I have now moved to my former holiday home and notified change of address. The planning application for subdivision of my pre-1985 city home block is underway.
I have purchased, but am yet to settle, another beachside home. I plan to move from the "old" holiday home into the newly purchased one, and put the old one on the market after doing a tidy up.
Further reading of your booklets turned up Section 118-192.
The new information for you is that prior to moving there, I rented it out for periods and received payment. (Incidentally, my father bought the holiday home in 1994, so it is not pre-1985.)
Question: Does that rental activity enable me to reset the cost base either to the value when it was rented, or to the value when I moved there as my PPR, rather than the value when I inherited it from my deceased parents in 2002?
Unfortunately, section 118-192 only works in one direction, that is the change from being fully covered by your main residence exemption to being a rental property.
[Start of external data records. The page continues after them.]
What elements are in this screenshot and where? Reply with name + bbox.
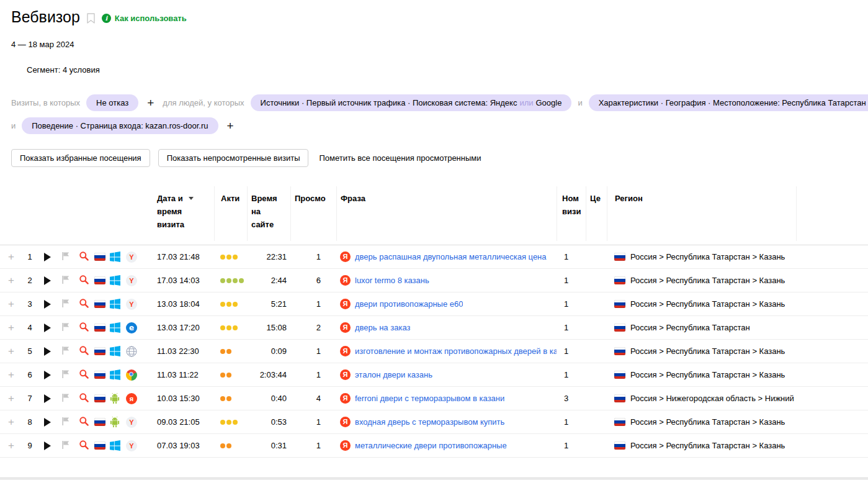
- expand-row-button[interactable]: +: [8, 275, 14, 286]
- visit-row: + 7 я 10.03 15:30 0:40: [0, 387, 868, 410]
- play-visit-button[interactable]: [44, 276, 51, 285]
- mark-all-viewed-button[interactable]: Пометить все посещения просмотренными: [316, 150, 483, 166]
- filter-chip-behavior[interactable]: Поведение · Страница входа: kazan.ros-do…: [22, 117, 218, 134]
- play-visit-button[interactable]: [44, 394, 51, 403]
- filter-chip-geo[interactable]: Характеристики · География · Местоположе…: [589, 94, 868, 111]
- visit-datetime: 11.03 11:22: [140, 363, 214, 386]
- visit-datetime: 07.03 19:03: [140, 434, 214, 457]
- expand-row-button[interactable]: +: [8, 346, 14, 356]
- yandex-browser-icon: Y: [123, 245, 140, 268]
- row-number: 4: [22, 316, 37, 339]
- column-header-views[interactable]: Просмо: [290, 186, 336, 241]
- search-phrase-link[interactable]: двери противопожарные е60: [355, 299, 463, 309]
- favorite-flag-icon[interactable]: [62, 346, 70, 357]
- column-header-time-line1: Время: [251, 192, 290, 205]
- search-phrase-link[interactable]: эталон двери казань: [355, 370, 432, 379]
- play-visit-button[interactable]: [44, 300, 51, 309]
- column-header-date-line2: время: [157, 205, 214, 218]
- play-visit-button[interactable]: [44, 324, 51, 332]
- date-range-selector[interactable]: 4 — 18 мар 2024: [11, 40, 74, 49]
- bookmark-icon[interactable]: [87, 13, 95, 24]
- favorite-flag-icon[interactable]: [62, 393, 70, 404]
- visit-number: 1: [557, 434, 586, 457]
- search-source-icon: [79, 392, 89, 405]
- expand-row-button[interactable]: +: [8, 417, 14, 427]
- play-visit-button[interactable]: [44, 253, 51, 261]
- yandex-search-badge-icon: Я: [340, 393, 351, 404]
- visit-number: 1: [557, 269, 586, 292]
- expand-row-button[interactable]: +: [8, 369, 14, 380]
- visit-row: + 9 Y 07.03 19:03 0:31: [0, 434, 868, 458]
- header-spacer: [0, 186, 140, 241]
- favorite-flag-icon[interactable]: [62, 369, 70, 381]
- filter-chip-source[interactable]: Источники · Первый источник трафика · По…: [251, 94, 572, 111]
- column-header-region[interactable]: Регион: [607, 186, 797, 241]
- search-phrase-link[interactable]: дверь на заказ: [355, 323, 410, 332]
- row-filler: [797, 316, 868, 339]
- search-source-icon: [79, 251, 89, 263]
- search-phrase-link[interactable]: входная дверь с терморазрывом купить: [355, 417, 504, 427]
- yandex-search-badge-icon: Я: [340, 299, 351, 309]
- column-header-time-on-site[interactable]: Время на сайте: [247, 186, 290, 241]
- yandex-search-badge-icon: Я: [340, 369, 351, 380]
- filters-row-1: Визиты, в которых Не отказ + для людей, …: [11, 94, 868, 111]
- favorite-flag-icon[interactable]: [62, 251, 70, 263]
- expand-row-button[interactable]: +: [8, 322, 14, 333]
- visit-number: 1: [557, 292, 586, 315]
- activity-dots: [214, 269, 247, 292]
- visit-row: + 6 11.03 11:22 2:03:44: [0, 363, 868, 387]
- time-on-site: 2:44: [247, 269, 290, 292]
- filter-chip-not-bounce[interactable]: Не отказ: [86, 94, 138, 111]
- play-visit-button[interactable]: [44, 371, 51, 379]
- search-phrase-link[interactable]: дверь распашная двупольная металлическая…: [355, 252, 547, 261]
- add-people-condition-button[interactable]: +: [225, 120, 236, 132]
- visit-number: 1: [557, 245, 586, 268]
- filter-chip-source-main: Источники · Первый источник трафика · По…: [261, 98, 517, 107]
- expand-row-button[interactable]: +: [8, 251, 14, 262]
- time-on-site: 0:53: [247, 410, 290, 433]
- windows-os-icon: [107, 316, 123, 339]
- column-header-phrase[interactable]: Фраза: [336, 186, 557, 241]
- search-source-icon: [79, 298, 89, 310]
- favorite-flag-icon[interactable]: [62, 275, 70, 286]
- favorite-flag-icon[interactable]: [62, 440, 70, 451]
- visit-datetime: 09.03 21:05: [140, 410, 214, 433]
- search-phrase-link[interactable]: luxor termo 8 казань: [355, 276, 429, 285]
- add-visit-condition-button[interactable]: +: [145, 97, 156, 109]
- segment-label[interactable]: Сегмент: 4 условия: [27, 65, 100, 75]
- play-visit-button[interactable]: [44, 418, 51, 427]
- search-phrase-link[interactable]: ferroni двери с терморазрывом в казани: [355, 394, 504, 403]
- yandex-search-badge-icon: Я: [340, 440, 351, 451]
- visit-number: 3: [557, 387, 586, 410]
- windows-os-icon: [107, 292, 123, 315]
- activity-dots: [214, 434, 247, 457]
- help-link[interactable]: i Как использовать: [102, 14, 187, 23]
- expand-row-button[interactable]: +: [8, 440, 14, 451]
- android-os-icon: [107, 410, 123, 433]
- play-visit-button[interactable]: [44, 347, 51, 356]
- show-unviewed-button[interactable]: Показать непросмотренные визиты: [158, 149, 309, 167]
- expand-row-button[interactable]: +: [8, 299, 14, 309]
- visit-datetime: 17.03 21:48: [140, 245, 214, 268]
- column-header-goals[interactable]: Це: [586, 186, 607, 241]
- column-header-date[interactable]: Дата и время визита: [140, 186, 214, 241]
- column-header-visit-number[interactable]: Ном визи: [557, 186, 586, 241]
- search-phrase-link[interactable]: изготовление и монтаж противопожарных дв…: [355, 346, 557, 356]
- page-views-count: 1: [290, 363, 336, 386]
- row-number: 6: [22, 363, 37, 386]
- show-favorites-button[interactable]: Показать избранные посещения: [11, 149, 150, 167]
- expand-row-button[interactable]: +: [8, 393, 14, 404]
- search-phrase-link[interactable]: металлические двери противопожарные: [355, 441, 507, 450]
- time-on-site: 5:21: [247, 292, 290, 315]
- russia-flag-icon: [94, 371, 105, 379]
- russia-flag-icon: [614, 371, 625, 379]
- globe-icon: [123, 340, 140, 363]
- column-header-time-line3: сайте: [251, 218, 290, 231]
- play-visit-button[interactable]: [44, 442, 51, 450]
- favorite-flag-icon[interactable]: [62, 299, 70, 310]
- favorite-flag-icon[interactable]: [62, 417, 70, 428]
- column-header-activity[interactable]: Акти: [214, 186, 247, 241]
- row-filler: [797, 269, 868, 292]
- favorite-flag-icon[interactable]: [62, 322, 70, 333]
- visits-table: + 1 Y 17.03 21:48 22:31: [0, 245, 868, 458]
By fully covered I mean had been your main residence during all the time you owned it up to the point you rented it out.
I am now very concerned about the huge amount of CGT you are going to have on the old beach house. It would be worth crunching the numbers to see whether it is worth keeping it and earning rent off it, as the return maybe better than what you can get with the remaining money after paying CGT. If you and your heirs never sell they will never have to pay CGT, no matter how valuable this property becomes. CGT is really a tax on inflation so slowly you lose your assets in tax.
There is a window of hope if your parents were living there at the time they died or if at any time during their ownership it was covered by their main residence exemption.
The cost base will start with what your parents paid for it in 1994 and then you need to try and calculate their holding costs. The ATO has been known to be pretty reasonable in this regard. Then there are your holding costs, section 110-25(4) as I mentioned in my last answer, don’t ignore a thing right down to the lawn mower fuel.